Alla fine quel dolce non lo mangi più.
Però, in fondo, vorresti.
Perché secondo te c’è qualcosa che va al di là di quella bellezza e quella dolcezza.
E saresti disposto a tentar comunque, pur di scoprirlo.

Poi tenti davvero.
Il primo morso è già una prima delusione.
Ma non ti rendi ancora conto di esserti sbagliato.
Pensi che, boh, sarà stato un caso, o avrai capito male.
E ritenti con un altro morso.

Per poi continuare così tante, tante, tante altre volte.
Finché il bel dolce esaurisce bellezza e dolcezza,
e non ti resta che esplodere nello sfacelo.

Eppure.
Anche a quel punto,
giunto all’ultimo morso,
insipido e bruciacchiato,
faresti un ultimo tentativo.

Come allora, ancora.

7 thoughts on “Calpestando il ritorno a casa, stretta nel suo giubbotto, mentre una pashmina bacia dolcemente il collo.

  1. Io sono del partito “mangia il dolce anche se è brutto, almeno saprai che è brutto e alla fine qualche seduta in palestra per levartelo dai fianchi non può farti male”.

  2. Mangialo, assolutamente. Mi sa che l’hai mangiato, comunque. E se l’hai mangiato e non l’hai ancora digerito porta pazienza. E datti al Montenegro (l’amaro, ovviamente).

    :-)

  3. Dorian, necessaria a volte. Come, invece, tante volte, hai scoperto solo dopo che la rinuncia era non solo inutile, ma addirittura controproducente.

    SpoonG, brà.

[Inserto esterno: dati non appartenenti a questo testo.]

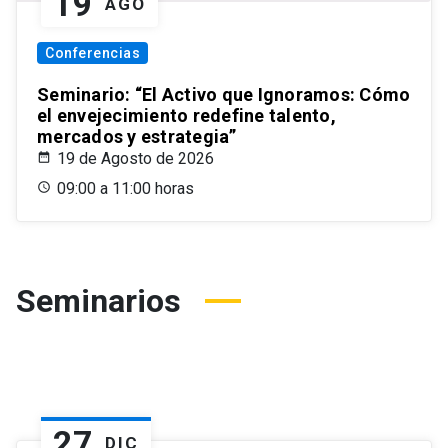
19
AGO
Conferencias
Seminario: “El Activo que Ignoramos: Cómo
el envejecimiento redefine talento,
mercados y estrategia”
19 de Agosto de 2026
09:00 a 11:00 horas
Seminarios
27
DIC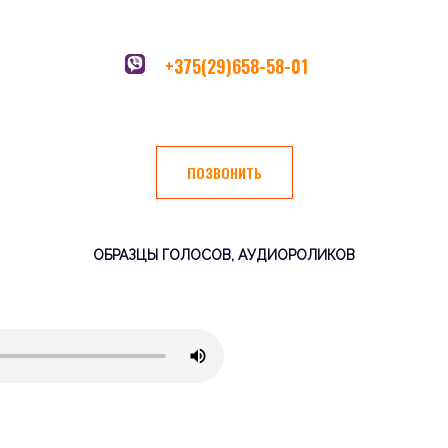
+375(29)658-58-01
ПОЗВОНИТЬ
ОБРАЗЦЫ ГОЛОСОВ, АУДИОРОЛИКОВ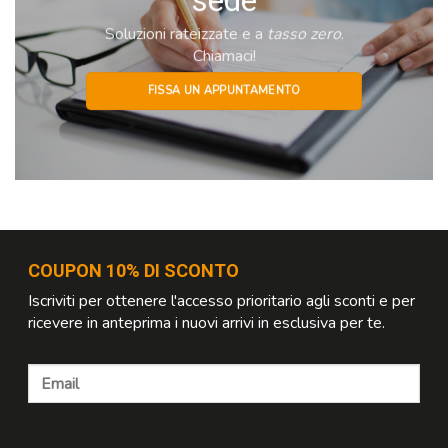
sede
Soluzioni rateizzate e a
tasso zero
.
Chiamaci!
FISSA UN APPUNTAMENTO
COUPON 10% DI SCONTO
Iscriviti per ottenere l'accesso prioritario agli sconti e per
ricevere in anteprima i nuovi arrivi in esclusiva per te.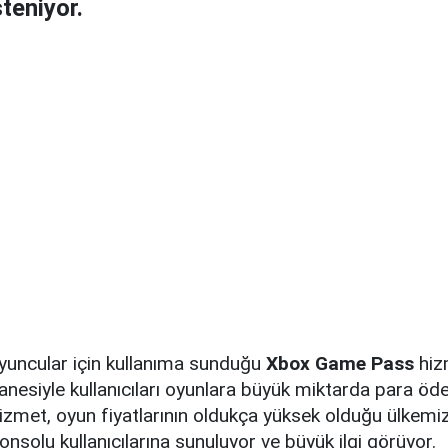
teniyor.
yuncular için kullanıma sunduğu
Xbox Game Pass
hiz
anesiyle kullanıcıları oyunlara büyük miktarda para ö
 hizmet, oyun fiyatlarının oldukça yüksek olduğu ülke
solu kullanıcılarına sunuluyor ve büyük ilgi görüyor.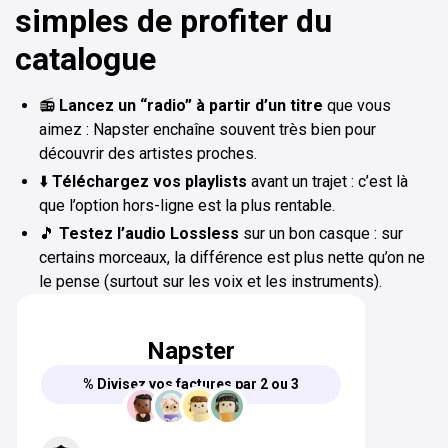
simples de profiter du
catalogue
📻
Lancez un “radio” à partir d’un titre
que vous
aimez : Napster enchaîne souvent très bien pour
découvrir des artistes proches.
⬇️
Téléchargez vos playlists
avant un trajet : c’est là
que l’option hors-ligne est la plus rentable.
🎵
Testez l’audio Lossless
sur un bon casque : sur
certains morceaux, la différence est plus nette qu’on ne
le pense (surtout sur les voix et les instruments).
Napster
% Divisez vos factures par 2 ou 3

Anche se poi magari per un bel po’ preferirai piuttosto piangerti addosso per i chili di troppo prima di deciderti una buona volta ad andarli a smaltire. :P

    Deb, magari faccio come le mucche, lo vomito e lo rimastico per bene. Mmm… no, va’.

    oraDem, mi sa che vale anche più del contenuto. :P

  4. questa storia della torta mi ha ricordato un’indigestione colosale di fragole e panna fatta nel maggio del 95, me lo ricordo bene perchè quel giorno mi pare era morto Senna durante un GP a pomeriggio, e la sera mi abboffai di fragole panna alla comunione di un’amica…quell’indigestione è servita a termi lontana a vita da quell’accoppiata esplosiva…davabti alle tentazioni delle due l’una: o se già in partenza non ci attraggono prticolarmentem bastano pochi morsi per farci smettere e farcene dimenticare totalmente. oppure, nella maggior parte dei casi, a mio avviso, ti abbuffi di quel qualcosa/qualcuno fino a che poi non ti viene inevitabilmente a nausea. magari per arrivare alla nausea o al vomito ci vuole un pò di tempo, ma probabilmente dopo esserci arrivate si è come vaccinati definitivamente verso quel qualcosa…

  5. Vaccinati definitivamente no, purtroppo. Sarà colpa degli anticorpi (o dell’ascendente, è sempre colpa dell’ascendente :P).

    Però abbuffarsi fino alla nausea è particolarmente interessante. Anche quando si scopre essere inutile. Ma è bene togliersi quella sottile soddisfazione, nevvero?